Problem
Which lines hold the string "eller"? Copy each of them from the material below.

Supplied material

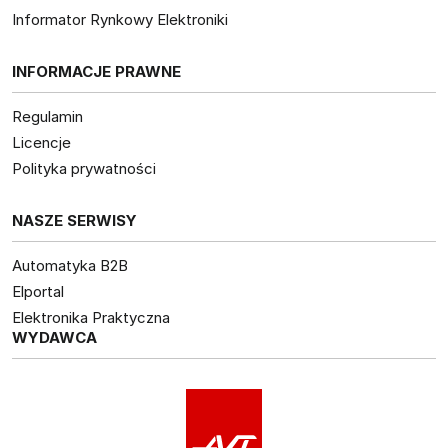
Informator Rynkowy Elektroniki
INFORMACJE PRAWNE
Regulamin
Licencje
Polityka prywatności
NASZE SERWISY
Automatyka B2B
Elportal
Elektronika Praktyczna
WYDAWCA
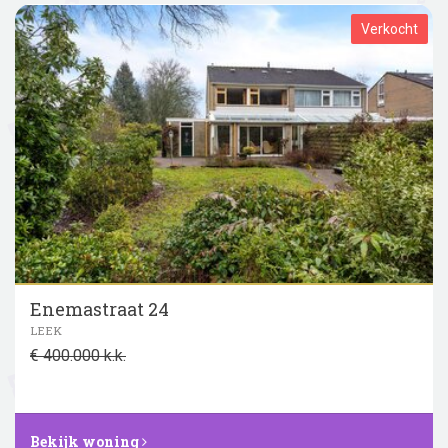
Verkocht
Enemastraat 24
LEEK
€ 400.000 k.k.
Bekijk woning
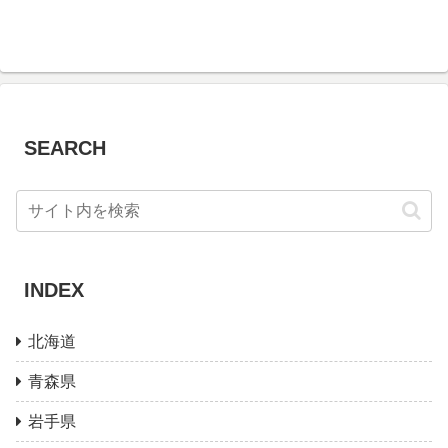
SEARCH
INDEX
北海道
青森県
岩手県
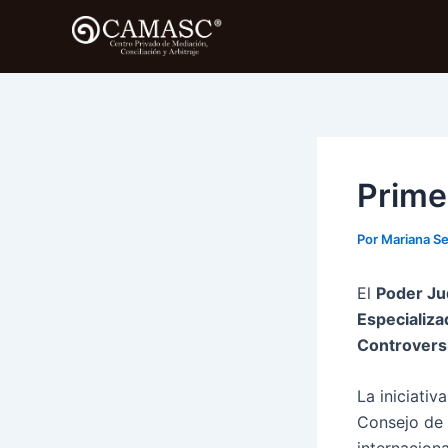
Ir
al
contenido
Prime
Por
Mariana S
El
Poder Ju
Especializa
Controvers
La iniciativ
Consejo de 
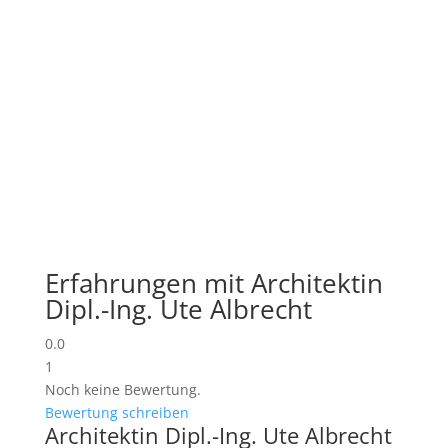
Erfahrungen mit Architektin
Dipl.-Ing. Ute Albrecht
0.0
1
Noch keine Bewertung.
Bewertung schreiben
Architektin Dipl.-Ing. Ute Albrecht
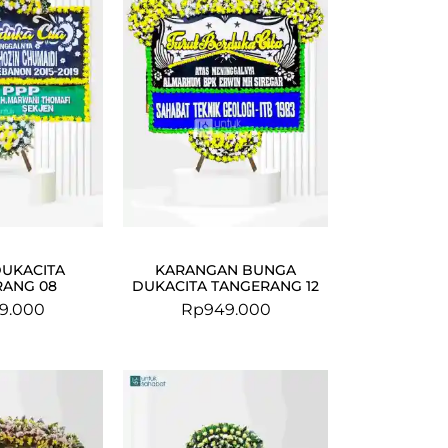
DUKACITA
KARANGAN BUNGA
RANG 08
DUKACITA TANGERANG 12
9.000
Rp
949.000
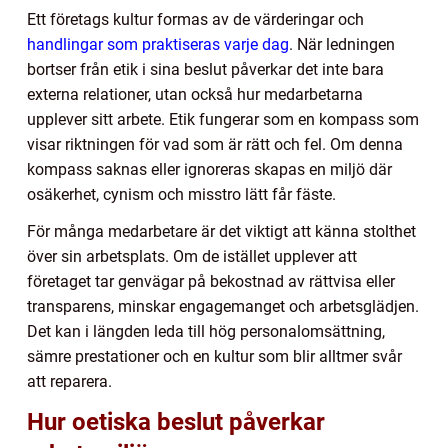
Ett företags kultur formas av de värderingar och
handlingar som praktiseras varje dag
. När ledningen
bortser från etik i sina beslut påverkar det inte bara
externa relationer, utan också hur medarbetarna
upplever sitt arbete. Etik fungerar som en kompass som
visar riktningen för vad som är rätt och fel. Om denna
kompass saknas eller ignoreras skapas en miljö där
osäkerhet, cynism och misstro lätt får fäste.
För många medarbetare är det viktigt att känna stolthet
över sin arbetsplats. Om de istället upplever att
företaget tar genvägar på bekostnad av rättvisa eller
transparens, minskar engagemanget och arbetsglädjen.
Det kan i längden leda till hög personalomsättning,
sämre prestationer och en kultur som blir alltmer svår
att reparera.
Hur oetiska beslut påverkar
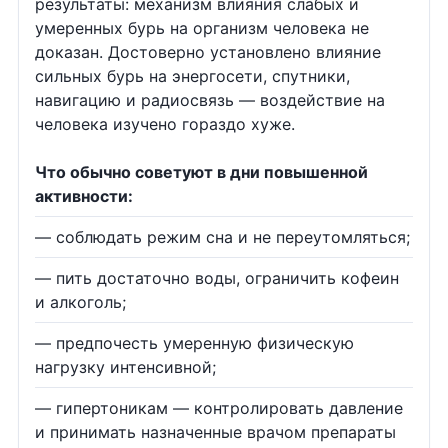
результаты: механизм влияния слабых и
умеренных бурь на организм человека не
доказан. Достоверно установлено влияние
сильных бурь на энергосети, спутники,
навигацию и радиосвязь — воздействие на
человека изучено гораздо хуже.
Что обычно советуют в дни повышенной
активности:
— соблюдать режим сна и не переутомляться;
— пить достаточно воды, ограничить кофеин
и алкоголь;
— предпочесть умеренную физическую
нагрузку интенсивной;
— гипертоникам — контролировать давление
и принимать назначенные врачом препараты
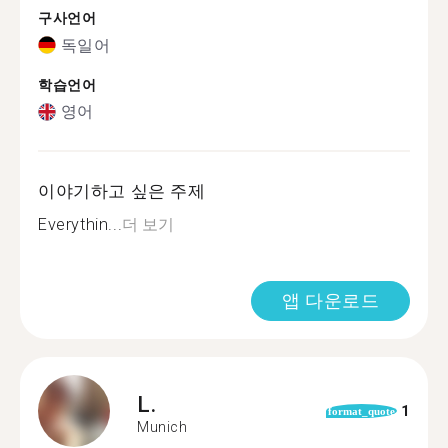
구사언어
독일어
학습언어
영어
이야기하고 싶은 주제
Everythin...
더 보기
앱 다운로드
L.
1
format_quote
Munich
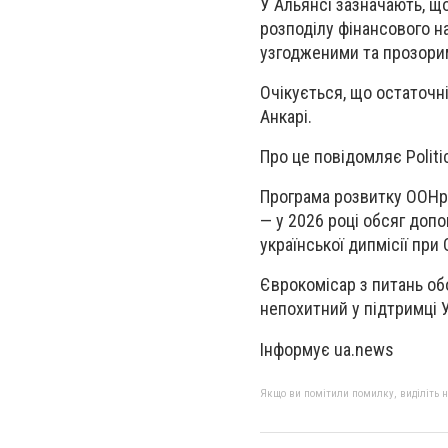
У Альянсі зазначають, 
розподілу фінансового н
узгодженими та прозори
Очікується, що остаточн
Анкарі.
Про це повідомляє Politi
Програма розвитку ООНро
— у 2026 році обсяг доп
української дипмісії при
Єврокомісар з питань о
непохитний у підтримці У
Інформує ua.news
Якщо ви помітили помилку, виділіть нео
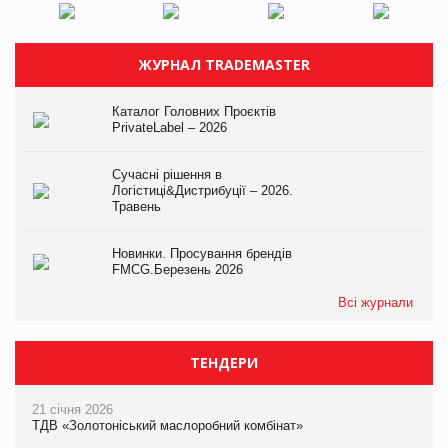
ЖУРНАЛ TRADEMASTER
Каталог Головних Проєктів
PrivateLabel – 2026
Сучасні рішення в
Логістиці&Дистрибуції – 2026.
Травень
Новинки. Просування брендів
FMCG.Березень 2026
Всі журнали
ТЕНДЕРИ
21 січня 2026
ТДВ «Золотоніський маслоробний комбінат»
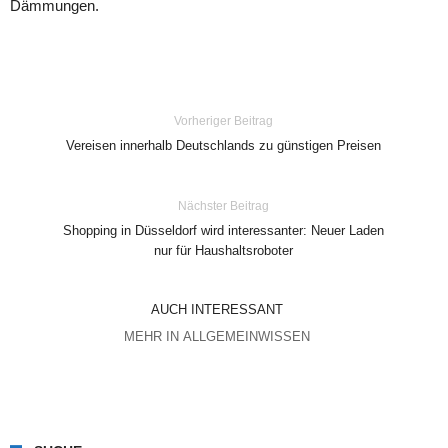
Dämmungen.
Vorheriger Beitrag
Vereisen innerhalb Deutschlands zu günstigen Preisen
Nächster Beitrag
Shopping in Düsseldorf wird interessanter: Neuer Laden
nur für Haushaltsroboter
AUCH INTERESSANT
MEHR IN ALLGEMEINWISSEN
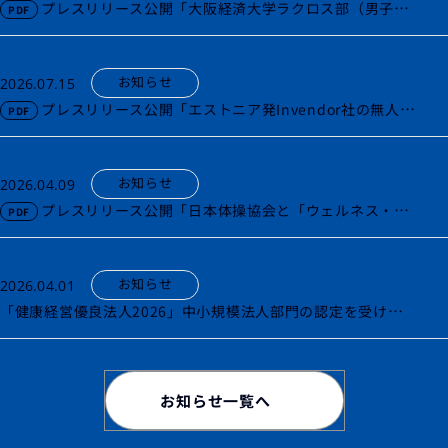
プレスリリース公開「大阪経済大学ラクロス部（男子）
とスポンサー契約を締結」
お知らせ
2026.07.15
プレスリリース公開「エストニア発Invendor社の無人倉
庫システムを追加導入」
お知らせ
2026.04.09
プレスリリース公開「日本体操協会と「ウェルネス・
パートナー」契約を締結」
お知らせ
2026.04.01
「健康経営優良法人2026」中小規模法人部門の認定を受けま
した。
お知らせ一覧へ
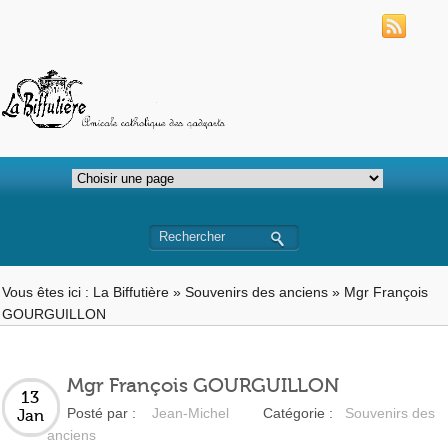
Vous êtes ici :
La Biffutière
»
Souvenirs des anciens
»
Mgr François
GOURGUILLON
Mgr François GOURGUILLON
13
Posté par :
Jean-Michel
Catégorie :
Souvenirs des
Jan
anciens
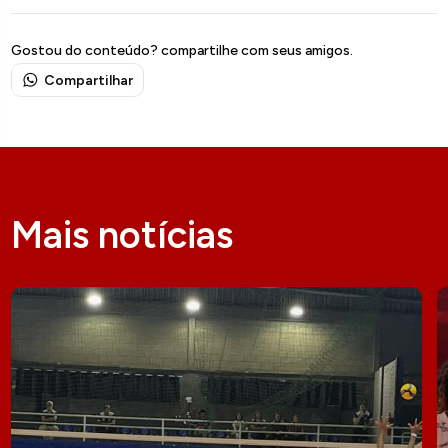
Gostou do conteúdo? compartilhe com seus amigos.
Compartilhar
Mais notícias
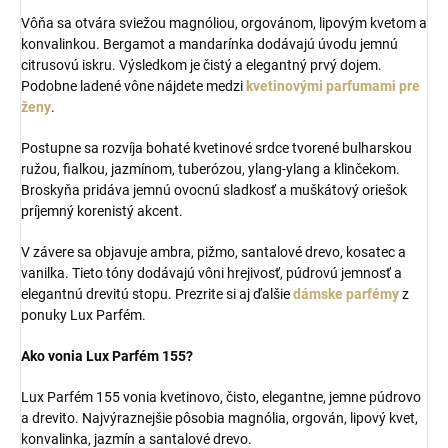
Vôňa sa otvára sviežou magnóliou, orgovánom, lipovým kvetom a
konvalinkou. Bergamot a mandarínka dodávajú úvodu jemnú
citrusovú iskru. Výsledkom je čistý a elegantný prvý dojem.
Podobne ladené vône nájdete medzi
kvetinovými parfumami pre
ženy
.
Postupne sa rozvíja bohaté kvetinové srdce tvorené bulharskou
ružou, fialkou, jazmínom, tuberózou, ylang-ylang a klinčekom.
Broskyňa pridáva jemnú ovocnú sladkosť a muškátový oriešok
príjemný korenistý akcent.
V závere sa objavuje ambra, pižmo, santalové drevo, kosatec a
vanilka. Tieto tóny dodávajú vôni hrejivosť, púdrovú jemnosť a
elegantnú drevitú stopu. Prezrite si aj ďalšie
dámske parfémy
z
ponuky Lux Parfém.
Ako vonia Lux Parfém 155?
Lux Parfém 155 vonia kvetinovo, čisto, elegantne, jemne púdrovo
a drevito. Najvýraznejšie pôsobia magnólia, orgován, lipový kvet,
konvalinka, jazmín a santalové drevo.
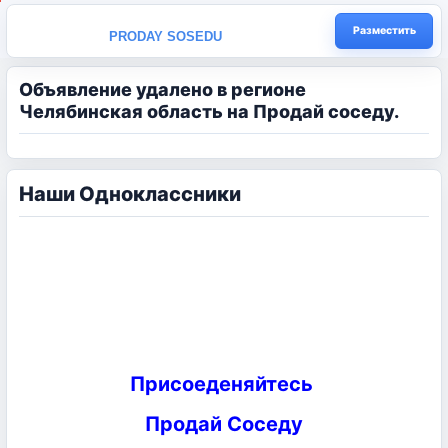
Разместить
PRODAY SOSEDU
Объявление удалено в регионе
Челябинская область на Продай соседу.
Наши Одноклассники
Присоеденяйтесь
Продай Соседу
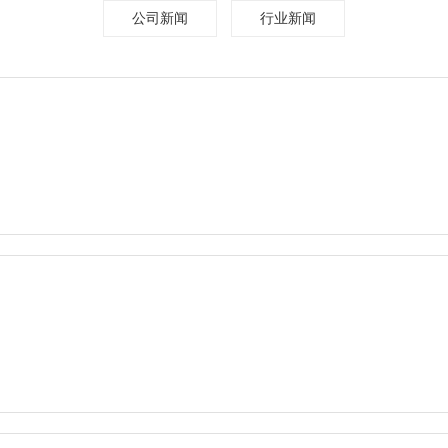
公司新闻
行业新闻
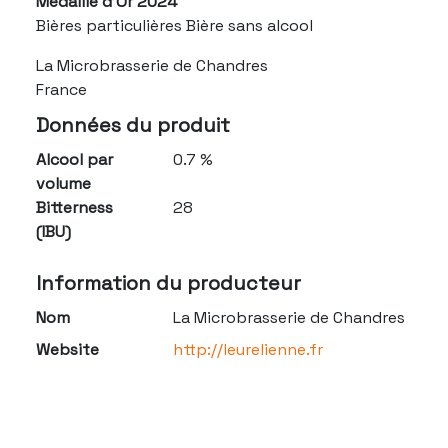
Médaille d'Or 2024
Bières particulières Bière sans alcool
La Microbrasserie de Chandres
France
Données du produit
Alcool par
0.7 %
volume
Bitterness
28
(IBU)
Information du producteur
Nom
La Microbrasserie de Chandres
Website
http://leurelienne.fr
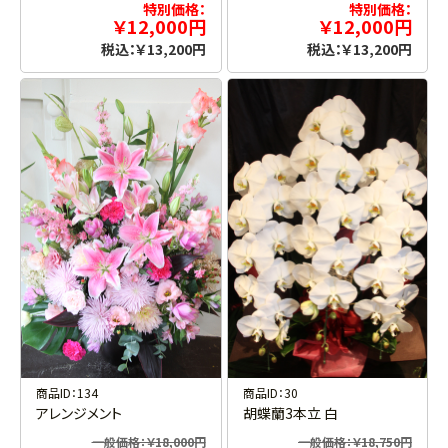
特別価格：
特別価格：
￥12,000円
￥12,000円
税込：￥13,200円
税込：￥13,200円
商品ID：134
商品ID：30
アレンジメント
胡蝶蘭3本立 白
一般価格：￥18,000円
一般価格：￥18,750円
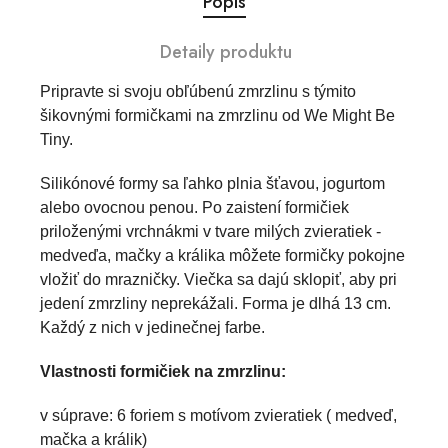
Popis
Detaily produktu
Pripravte si svoju obľúbenú zmrzlinu s týmito
šikovnými formičkami na zmrzlinu od We Might Be
Tiny.
Silikónové formy sa ľahko plnia šťavou, jogurtom
alebo ovocnou penou. Po zaistení formičiek
priloženými vrchnákmi v tvare milých zvieratiek -
medveďa, mačky a králika môžete formičky pokojne
vložiť do mrazničky. Viečka sa dajú sklopiť, aby pri
jedení zmrzliny neprekážali. Forma je dlhá 13 cm.
Každý z nich v jedinečnej farbe.
Vlastnosti formičiek na zmrzlinu:
v súprave: 6 foriem s motívom zvieratiek ( medveď,
mačka a králik)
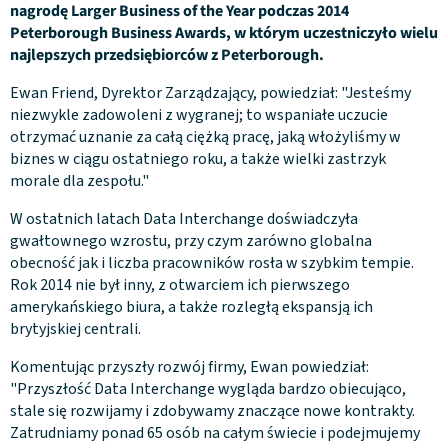
nagrodę Larger Business of the Year podczas 2014
Peterborough Business Awards, w którym uczestniczyło wielu
najlepszych przedsiębiorców z Peterborough.
Ewan Friend, Dyrektor Zarządzający, powiedział: "Jesteśmy
niezwykle zadowoleni z wygranej; to wspaniałe uczucie
otrzymać uznanie za całą ciężką pracę, jaką włożyliśmy w
biznes w ciągu ostatniego roku, a także wielki zastrzyk
morale dla zespołu."
W ostatnich latach Data Interchange doświadczyła
gwałtownego wzrostu, przy czym zarówno globalna
obecność jak i liczba pracowników rosła w szybkim tempie.
Rok 2014 nie był inny, z otwarciem ich pierwszego
amerykańskiego biura, a także rozległą ekspansją ich
brytyjskiej centrali.
Komentując przyszły rozwój firmy, Ewan powiedział:
"Przyszłość Data Interchange wygląda bardzo obiecująco,
stale się rozwijamy i zdobywamy znaczące nowe kontrakty.
Zatrudniamy ponad 65 osób na całym świecie i podejmujemy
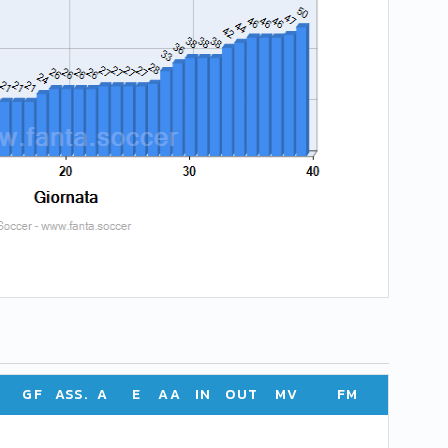
GF
ASS.
A
E
AA
IN
OUT
MV
FM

Solution
kompass saknas eller ignoreras skapas en miljö där
företaget tar genvägar på bekostnad av rättvisa eller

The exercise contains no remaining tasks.